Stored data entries
------------------------

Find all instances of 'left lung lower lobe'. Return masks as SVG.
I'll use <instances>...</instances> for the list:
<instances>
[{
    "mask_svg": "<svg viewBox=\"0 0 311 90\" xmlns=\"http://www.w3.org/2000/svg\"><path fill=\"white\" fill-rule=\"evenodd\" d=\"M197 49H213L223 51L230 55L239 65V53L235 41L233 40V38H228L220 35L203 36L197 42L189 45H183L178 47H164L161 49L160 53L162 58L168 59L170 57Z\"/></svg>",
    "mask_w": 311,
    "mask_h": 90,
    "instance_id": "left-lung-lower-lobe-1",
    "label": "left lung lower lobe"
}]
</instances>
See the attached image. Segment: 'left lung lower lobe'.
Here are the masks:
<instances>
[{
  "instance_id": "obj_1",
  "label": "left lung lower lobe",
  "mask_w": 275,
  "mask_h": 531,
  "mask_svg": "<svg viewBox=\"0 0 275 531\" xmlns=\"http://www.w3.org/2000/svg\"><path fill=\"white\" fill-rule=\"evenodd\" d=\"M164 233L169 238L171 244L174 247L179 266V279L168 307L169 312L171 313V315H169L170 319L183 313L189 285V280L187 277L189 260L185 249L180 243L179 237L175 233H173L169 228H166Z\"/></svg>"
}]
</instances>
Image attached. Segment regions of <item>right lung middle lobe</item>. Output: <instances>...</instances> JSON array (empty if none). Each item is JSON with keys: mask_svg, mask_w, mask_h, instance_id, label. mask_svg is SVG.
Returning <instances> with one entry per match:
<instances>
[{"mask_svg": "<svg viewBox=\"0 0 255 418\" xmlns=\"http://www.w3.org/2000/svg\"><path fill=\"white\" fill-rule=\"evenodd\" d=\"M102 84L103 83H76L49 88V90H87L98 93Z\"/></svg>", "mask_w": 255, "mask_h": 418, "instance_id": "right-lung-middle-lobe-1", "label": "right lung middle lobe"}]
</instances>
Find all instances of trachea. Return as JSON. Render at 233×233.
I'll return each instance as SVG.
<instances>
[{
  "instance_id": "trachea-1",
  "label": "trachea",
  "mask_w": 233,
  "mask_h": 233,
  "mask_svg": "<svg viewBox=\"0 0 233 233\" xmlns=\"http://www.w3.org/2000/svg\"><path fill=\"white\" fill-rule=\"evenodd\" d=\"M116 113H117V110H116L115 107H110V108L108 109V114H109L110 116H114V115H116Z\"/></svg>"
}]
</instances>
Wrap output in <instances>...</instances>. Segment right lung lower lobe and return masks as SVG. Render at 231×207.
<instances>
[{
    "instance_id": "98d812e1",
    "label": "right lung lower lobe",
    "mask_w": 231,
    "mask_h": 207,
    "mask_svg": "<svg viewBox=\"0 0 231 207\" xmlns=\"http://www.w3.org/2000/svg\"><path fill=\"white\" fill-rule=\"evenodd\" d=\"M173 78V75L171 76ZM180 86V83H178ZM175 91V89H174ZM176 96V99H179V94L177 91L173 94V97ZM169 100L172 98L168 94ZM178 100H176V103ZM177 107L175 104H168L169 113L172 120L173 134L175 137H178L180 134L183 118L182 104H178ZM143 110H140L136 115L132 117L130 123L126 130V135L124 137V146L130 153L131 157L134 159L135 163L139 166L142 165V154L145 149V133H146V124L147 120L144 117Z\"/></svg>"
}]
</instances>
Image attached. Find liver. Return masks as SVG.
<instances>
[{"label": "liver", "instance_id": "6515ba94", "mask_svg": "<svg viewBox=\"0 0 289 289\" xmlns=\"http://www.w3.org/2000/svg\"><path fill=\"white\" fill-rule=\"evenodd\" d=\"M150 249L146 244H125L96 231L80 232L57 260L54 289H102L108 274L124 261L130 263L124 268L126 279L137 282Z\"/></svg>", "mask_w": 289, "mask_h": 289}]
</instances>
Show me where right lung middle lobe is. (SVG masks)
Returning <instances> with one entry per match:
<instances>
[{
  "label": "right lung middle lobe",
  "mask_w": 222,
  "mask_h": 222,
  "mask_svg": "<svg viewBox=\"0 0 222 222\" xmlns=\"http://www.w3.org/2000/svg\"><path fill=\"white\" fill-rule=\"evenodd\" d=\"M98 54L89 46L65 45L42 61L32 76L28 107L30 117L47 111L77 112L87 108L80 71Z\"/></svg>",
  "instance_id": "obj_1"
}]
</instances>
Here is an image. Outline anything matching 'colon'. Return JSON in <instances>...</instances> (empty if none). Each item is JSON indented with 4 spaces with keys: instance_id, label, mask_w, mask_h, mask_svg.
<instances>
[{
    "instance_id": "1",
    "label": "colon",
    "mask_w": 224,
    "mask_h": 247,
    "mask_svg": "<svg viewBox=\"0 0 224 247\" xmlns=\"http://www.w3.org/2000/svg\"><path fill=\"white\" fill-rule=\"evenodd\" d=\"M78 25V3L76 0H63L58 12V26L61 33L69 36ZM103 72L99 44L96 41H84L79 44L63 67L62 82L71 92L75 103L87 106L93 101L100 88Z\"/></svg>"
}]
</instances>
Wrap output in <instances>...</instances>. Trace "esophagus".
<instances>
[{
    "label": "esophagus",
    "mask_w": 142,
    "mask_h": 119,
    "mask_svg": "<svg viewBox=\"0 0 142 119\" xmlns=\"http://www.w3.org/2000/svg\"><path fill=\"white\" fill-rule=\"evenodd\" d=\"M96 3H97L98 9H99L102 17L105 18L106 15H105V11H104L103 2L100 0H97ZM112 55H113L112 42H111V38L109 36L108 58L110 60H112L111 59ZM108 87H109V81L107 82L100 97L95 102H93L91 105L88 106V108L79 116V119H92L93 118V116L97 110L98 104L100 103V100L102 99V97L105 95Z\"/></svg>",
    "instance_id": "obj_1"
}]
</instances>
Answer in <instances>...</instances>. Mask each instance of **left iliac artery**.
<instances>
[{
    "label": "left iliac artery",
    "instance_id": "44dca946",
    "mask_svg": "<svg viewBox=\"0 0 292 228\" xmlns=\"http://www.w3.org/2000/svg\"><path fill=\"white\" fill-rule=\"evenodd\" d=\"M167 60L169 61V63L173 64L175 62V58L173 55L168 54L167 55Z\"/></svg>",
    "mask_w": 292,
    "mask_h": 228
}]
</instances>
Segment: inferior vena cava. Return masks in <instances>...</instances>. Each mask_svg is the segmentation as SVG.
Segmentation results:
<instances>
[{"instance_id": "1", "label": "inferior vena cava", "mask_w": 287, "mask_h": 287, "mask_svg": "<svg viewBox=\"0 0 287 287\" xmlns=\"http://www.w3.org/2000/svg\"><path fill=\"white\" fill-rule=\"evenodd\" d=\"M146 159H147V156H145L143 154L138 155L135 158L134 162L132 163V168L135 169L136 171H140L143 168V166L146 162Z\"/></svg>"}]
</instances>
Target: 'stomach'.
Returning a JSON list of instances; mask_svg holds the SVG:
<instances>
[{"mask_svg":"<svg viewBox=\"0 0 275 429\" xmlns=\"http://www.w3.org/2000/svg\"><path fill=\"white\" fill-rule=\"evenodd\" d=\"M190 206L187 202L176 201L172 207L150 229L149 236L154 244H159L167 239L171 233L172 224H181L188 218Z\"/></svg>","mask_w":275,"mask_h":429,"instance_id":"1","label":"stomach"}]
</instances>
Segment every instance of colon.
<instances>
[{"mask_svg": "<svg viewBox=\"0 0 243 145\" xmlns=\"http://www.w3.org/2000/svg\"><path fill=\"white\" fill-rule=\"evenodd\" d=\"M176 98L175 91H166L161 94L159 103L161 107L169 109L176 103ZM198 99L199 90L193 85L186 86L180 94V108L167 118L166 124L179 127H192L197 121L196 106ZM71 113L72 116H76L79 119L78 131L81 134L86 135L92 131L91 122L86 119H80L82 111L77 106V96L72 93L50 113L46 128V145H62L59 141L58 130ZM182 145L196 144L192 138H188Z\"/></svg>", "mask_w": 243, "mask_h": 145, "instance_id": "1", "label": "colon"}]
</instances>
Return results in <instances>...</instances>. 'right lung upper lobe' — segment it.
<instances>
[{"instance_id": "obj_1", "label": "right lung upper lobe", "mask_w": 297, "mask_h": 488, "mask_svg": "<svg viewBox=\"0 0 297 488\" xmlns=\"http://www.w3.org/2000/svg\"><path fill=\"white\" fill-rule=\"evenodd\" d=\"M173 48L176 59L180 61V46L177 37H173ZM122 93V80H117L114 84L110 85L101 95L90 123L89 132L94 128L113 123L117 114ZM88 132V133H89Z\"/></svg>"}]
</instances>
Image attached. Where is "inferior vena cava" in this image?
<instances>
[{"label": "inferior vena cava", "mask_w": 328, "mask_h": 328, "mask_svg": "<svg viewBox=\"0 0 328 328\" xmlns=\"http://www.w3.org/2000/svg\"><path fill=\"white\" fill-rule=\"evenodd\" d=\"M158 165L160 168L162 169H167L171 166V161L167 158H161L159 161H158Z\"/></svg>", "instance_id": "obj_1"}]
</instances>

------------------------

Work to complete
Lines from the one containing "Return results in" to the end of the data are to be printed exactly, including the first and last.

Result below
Return results in <instances>...</instances>. 'right lung upper lobe' — segment it.
<instances>
[{"instance_id": "obj_1", "label": "right lung upper lobe", "mask_w": 297, "mask_h": 488, "mask_svg": "<svg viewBox=\"0 0 297 488\" xmlns=\"http://www.w3.org/2000/svg\"><path fill=\"white\" fill-rule=\"evenodd\" d=\"M173 48L176 59L180 61V46L177 37H173ZM122 93V80H117L114 84L110 85L101 95L90 123L89 132L94 128L113 123L117 114ZM88 132V133H89Z\"/></svg>"}]
</instances>
Image attached. Where is "inferior vena cava" in this image?
<instances>
[{"label": "inferior vena cava", "mask_w": 328, "mask_h": 328, "mask_svg": "<svg viewBox=\"0 0 328 328\" xmlns=\"http://www.w3.org/2000/svg\"><path fill=\"white\" fill-rule=\"evenodd\" d=\"M158 165L160 168L162 169H167L171 166V161L167 158H161L159 161H158Z\"/></svg>", "instance_id": "obj_1"}]
</instances>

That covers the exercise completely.